Supplied information START
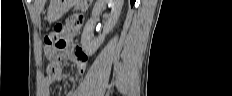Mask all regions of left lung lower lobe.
I'll return each mask as SVG.
<instances>
[{"mask_svg": "<svg viewBox=\"0 0 232 96\" xmlns=\"http://www.w3.org/2000/svg\"><path fill=\"white\" fill-rule=\"evenodd\" d=\"M130 2H131V6H133L135 3V0H130Z\"/></svg>", "mask_w": 232, "mask_h": 96, "instance_id": "1", "label": "left lung lower lobe"}]
</instances>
Supplied information END
# Task statement:
Your answer must be an exact copy of every entry, with the pictures left out.

# Worked solution:
Mask all regions of left lung lower lobe.
I'll return each mask as SVG.
<instances>
[{"mask_svg": "<svg viewBox=\"0 0 232 96\" xmlns=\"http://www.w3.org/2000/svg\"><path fill=\"white\" fill-rule=\"evenodd\" d=\"M130 2H131V6H133L135 3V0H130Z\"/></svg>", "mask_w": 232, "mask_h": 96, "instance_id": "1", "label": "left lung lower lobe"}]
</instances>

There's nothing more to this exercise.